Les États-Unis contre-attaquent. Le gouvernement accuse la France « d’actes de censure étrangers » après l’ouverture d’une enquête ciblant X, anciennement Twitter.
L’administration Trump monte au créneau
Car cette investigation, intentée en début d’année et récemment confiée à la Direction générale de la gendarmerie nationale, porte sur le fonctionnement du réseau social et, en particulier, sur son algorithme. Ainsi, celui-ci aurait potentiellement « faussé le fonctionnement d’un système de traitement automatisé de données », ce qui aurait permis à Elon Musk d’organiser et de hiérarchiser « des informations qui sont favorables à l’idéologie qu’il défend ».
As part of a criminal investigation, an activist French prosecutor is requesting information on X’s proprietary algorithm and has classified X as an “organized crime group.” Democratic governments should allow all voices to be heard, not silence speech they dislike. The United… https://t.co/LN6sFAYSQh
— Bureau of Democracy, Human Rights, & Labor (DRL) (@StateDRL) July 25, 2025
Autrement dit, la France suspecte le milliardaire d’ingérence étrangère, en exploitant X pour y parvenir. Des accusations qui ne sont pas du tout au goût de l’administration Trump. Le Bureau de la démocratie, des droits de l’Homme et du travail du Département d’État n’a pas hésité à publier un message incendiaire sur la plateforme :
« Dans le cadre d’une enquête pénale, un procureur français militant demande des informations sur l’algorithme propriétaire de X et a classé X comme “groupe criminel organisé”. Les gouvernements démocratiques devraient permettre à toutes les voix de se faire entendre, et non pas réduire au silence les discours qu’ils n’apprécient pas. Les États-Unis défendront la liberté d’expression de tous les Américains contre les actes de censure étrangers ».

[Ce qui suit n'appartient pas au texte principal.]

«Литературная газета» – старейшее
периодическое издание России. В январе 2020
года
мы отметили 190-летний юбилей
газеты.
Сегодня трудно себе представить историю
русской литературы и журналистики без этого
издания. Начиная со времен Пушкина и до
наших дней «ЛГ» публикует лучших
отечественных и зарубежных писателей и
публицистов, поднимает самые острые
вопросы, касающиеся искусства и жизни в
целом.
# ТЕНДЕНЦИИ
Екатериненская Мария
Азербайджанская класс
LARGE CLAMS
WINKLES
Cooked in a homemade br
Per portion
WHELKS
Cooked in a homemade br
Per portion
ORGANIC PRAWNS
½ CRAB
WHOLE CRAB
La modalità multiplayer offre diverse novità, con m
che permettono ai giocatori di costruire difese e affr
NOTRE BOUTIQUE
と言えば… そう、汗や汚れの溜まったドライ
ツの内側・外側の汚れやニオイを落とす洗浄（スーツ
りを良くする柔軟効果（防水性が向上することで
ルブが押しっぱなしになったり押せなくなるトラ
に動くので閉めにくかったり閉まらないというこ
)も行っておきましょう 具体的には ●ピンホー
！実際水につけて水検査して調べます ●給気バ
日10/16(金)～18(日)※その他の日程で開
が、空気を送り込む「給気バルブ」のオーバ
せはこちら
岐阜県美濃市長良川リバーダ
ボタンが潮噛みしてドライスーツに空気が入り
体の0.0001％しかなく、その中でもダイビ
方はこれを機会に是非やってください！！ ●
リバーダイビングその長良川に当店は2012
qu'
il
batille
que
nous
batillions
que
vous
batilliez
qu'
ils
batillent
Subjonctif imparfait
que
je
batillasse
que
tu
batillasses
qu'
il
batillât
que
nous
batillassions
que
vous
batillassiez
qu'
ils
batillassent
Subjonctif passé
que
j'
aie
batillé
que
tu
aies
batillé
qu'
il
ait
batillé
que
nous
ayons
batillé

X dénonce des « motivations politiques »
Cette déclaration fait suite à une première réaction enflammée de la part de la direction de X. Ce 21 juillet, le réseau social dénonçait « une enquête criminelle à motivation politique ».
« Sur la base de ce que nous savons à ce jour, X estime que cette enquête déforme la loi française afin de servir un agenda politique et, en fin de compte, de restreindre la liberté d’expression. Pour ces raisons, X n’a pas accédé aux demandes des autorités françaises, comme nous avons légalement le droit de le faire. Ce n’est pas une décision que X prend à la légère. Cependant, dans ce cas, les faits parlent d’eux-mêmes », poursuivait-il.
Ce n’est pas la première fois que l’administration Trump s’en prend explicitement à l’Europe. Le président et son vice-président, J. D. Vance, ont fait état à plusieurs reprises de menaces concernant la liberté d’expression au sein de l’Union européenne (UE).
De leur côté, les décideurs européens enquêtent également sur X dans le cadre du Digital Services Act (DSA), qui vise à protéger les citoyens des contenus dangereux et haineux en ligne.
- Les tensions montent entre Washington et Paris après l’ouverture d’une enquête française visant X.
- Le réseau social est accusé de manipulation algorithmique.
- L’administration Trump dénonce une atteinte à la liberté d’expression et parle d’« actes de censure étrangers ».